What to do: What you return must be the data below, word for word, without any images.

Input data: Begin

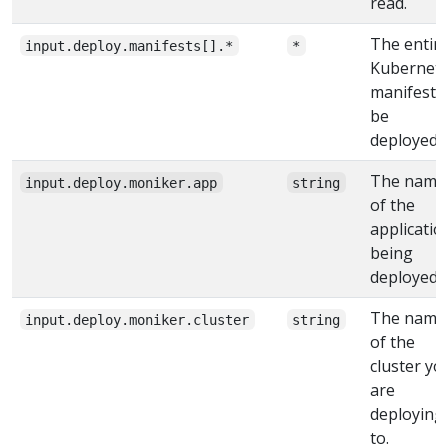
read.
The entir
input.deploy.manifests[].*
*
Kubernet
manifest 
be
deployed.
The name
input.deploy.moniker.app
string
of the
applicatio
being
deployed
The name
input.deploy.moniker.cluster
string
of the
cluster yo
are
deploying
to.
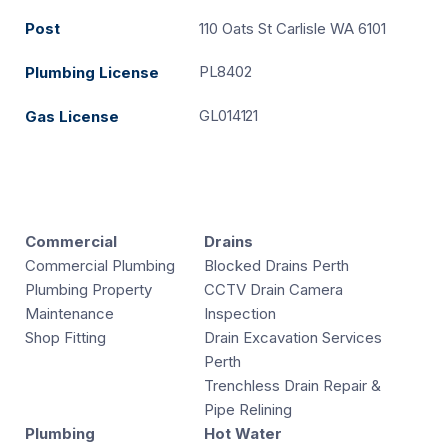
Post
110 Oats St Carlisle WA 6101
PL8402
Plumbing License
GL014121
Gas License
Commercial
Drains
Commercial Plumbing
Blocked Drains Perth
Plumbing Property
CCTV Drain Camera
Maintenance
Inspection
Shop Fitting
Drain Excavation Services
Perth
Trenchless Drain Repair &
Pipe Relining
Plumbing
Hot Water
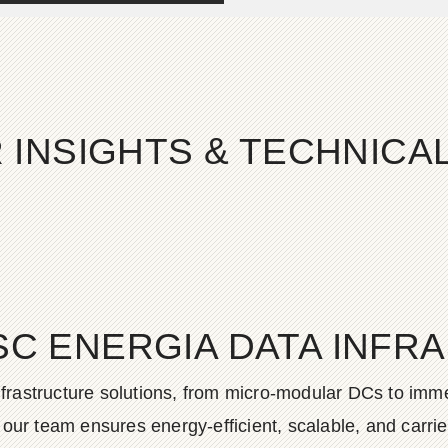
 INSIGHTS & TECHNIC
SC ENERGIA DATA INFR
frastructure solutions, from micro-modular DCs to imme
ur team ensures energy-efficient, scalable, and carrier-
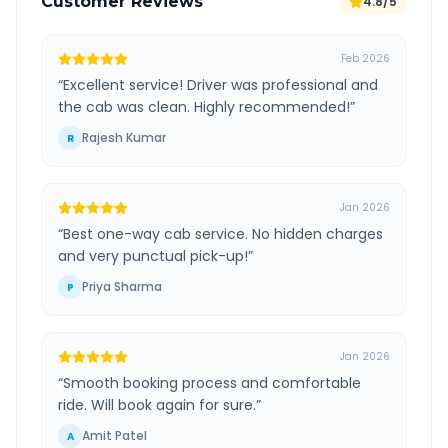
Customer Reviews
4.8/5
Feb 2026
“
Excellent service! Driver was professional and
the cab was clean. Highly recommended!
”
Rajesh Kumar
R
Jan 2026
“
Best one-way cab service. No hidden charges
and very punctual pick-up!
”
Priya Sharma
P
Jan 2026
“
Smooth booking process and comfortable
ride. Will book again for sure.
”
Amit Patel
A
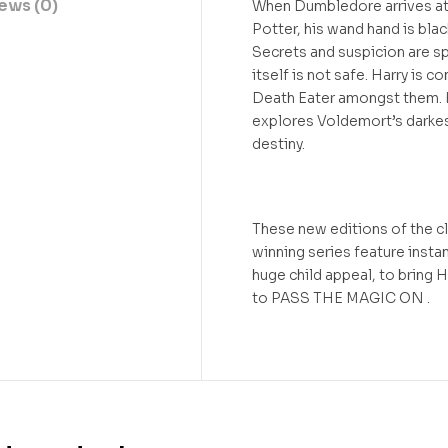
ews (0)
When Dumbledore arrives at 
Potter, his wand hand is bla
Secrets and suspicion are s
itself is not safe. Harry is 
Death Eater amongst them. H
explores Voldemort’s darkes
destiny.
These new editions of the cl
winning series feature insta
huge child appeal, to bring H
to PASS THE MAGIC ON .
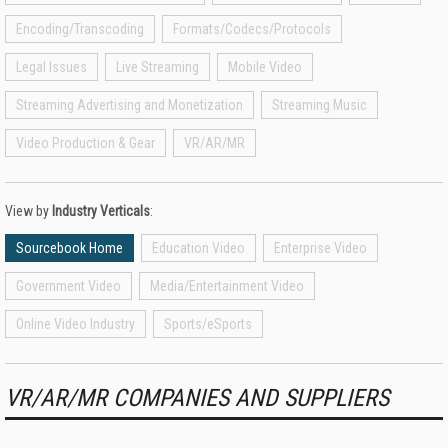
Encoding/Transcoding
Formats/Codecs/Protocols
Legal Issues
Live Streaming
Mobile Video
Streaming Advertising and Monetization
Streaming Music
Video Production & Gear
VR/AR/MR
View by
Industry Verticals
:
Sourcebook Home
Education Video
Enterprise Video
Government Video
Media/Entertainment Video
Online Video Industry
Sports/eSports
VR/AR/MR COMPANIES AND SUPPLIERS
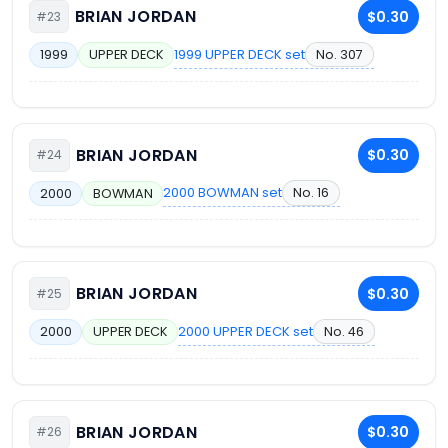
BRIAN JORDAN
$0.30
#23
1999 UPPER DECK set
No. 307
1999
UPPER DECK
BRIAN JORDAN
$0.30
#24
2000 BOWMAN set
No. 16
2000
BOWMAN
BRIAN JORDAN
$0.30
#25
2000 UPPER DECK set
No. 46
2000
UPPER DECK
BRIAN JORDAN
$0.30
#26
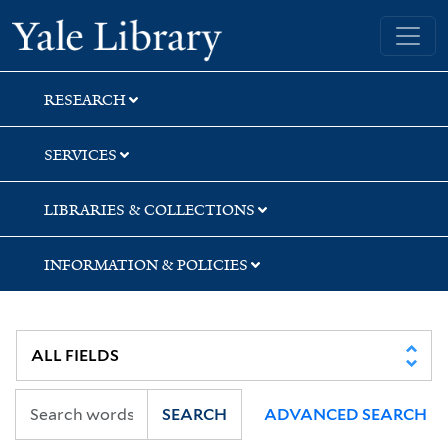
Skip
Skip
Yale University Library
to
to
search
main
content
RESEARCH
SERVICES
LIBRARIES & COLLECTIONS
INFORMATION & POLICIES
SEARCH
ADVANCED SEARCH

Input data: End

Exercise response:
read.
The entir
input.deploy.manifests[].*
*
Kubernet
manifest 
be
deployed.
The name
input.deploy.moniker.app
string
of the
applicatio
being
deployed
The name
input.deploy.moniker.cluster
string
of the
cluster yo
are
deploying
to.
Post
110 Oats St Carlisle WA 6101
PL8402
Plumbing License
GL014121
Gas License
Commercial
Drains
Commercial Plumbing
Blocked Drains Perth
Plumbing Property
CCTV Drain Camera
Maintenance
Inspection
Shop Fitting
Drain Excavation Services
Perth
Trenchless Drain Repair &
Pipe Relining
Plumbing
Hot Water
 INSIGHTS & TECHNIC
SC ENERGIA DATA INFR
frastructure solutions, from micro-modular DCs to imme
ur team ensures energy-efficient, scalable, and carrier-
Customer Reviews
4.8/5
Feb 2026
“
Excellent service! Driver was professional and
the cab was clean. Highly recommended!
”
Rajesh Kumar
R
Jan 2026
“
Best one-way cab service. No hidden charges
and very punctual pick-up!
”
Priya Sharma
P
Jan 2026
“
Smooth booking process and comfortable
ride. Will book again for sure.
”
Amit Patel
A
ews (0)
When Dumbledore arrives at 
Potter, his wand hand is bla
Secrets and suspicion are s
itself is not safe. Harry is 
Death Eater amongst them. H
explores Voldemort’s darkes
destiny.
These new editions of the cl
winning series feature insta
huge child appeal, to bring H
to PASS THE MAGIC ON .
Encoding/Transcoding
Formats/Codecs/Protocols
Legal Issues
Live Streaming
Mobile Video
Streaming Advertising and Monetization
Streaming Music
Video Production & Gear
VR/AR/MR
View by
Industry Verticals
:
Sourcebook Home
Education Video
Enterprise Video
Government Video
Media/Entertainment Video
Online Video Industry
Sports/eSports
VR/AR/MR COMPANIES AND SUPPLIERS
BRIAN JORDAN
$0.30
#23
1999 UPPER DECK set
No. 307
1999
UPPER DECK
BRIAN JORDAN
$0.30
#24
2000 BOWMAN set
No. 16
2000
BOWMAN
BRIAN JORDAN
$0.30
#25
2000 UPPER DECK set
No. 46
2000
UPPER DECK
BRIAN JORDAN
$0.30
#26
Skip
Skip
Yale University Library
to
to
search
main
content
RESEARCH
SERVICES
LIBRARIES & COLLECTIONS
INFORMATION & POLICIES
SEARCH
ADVANCED SEARCH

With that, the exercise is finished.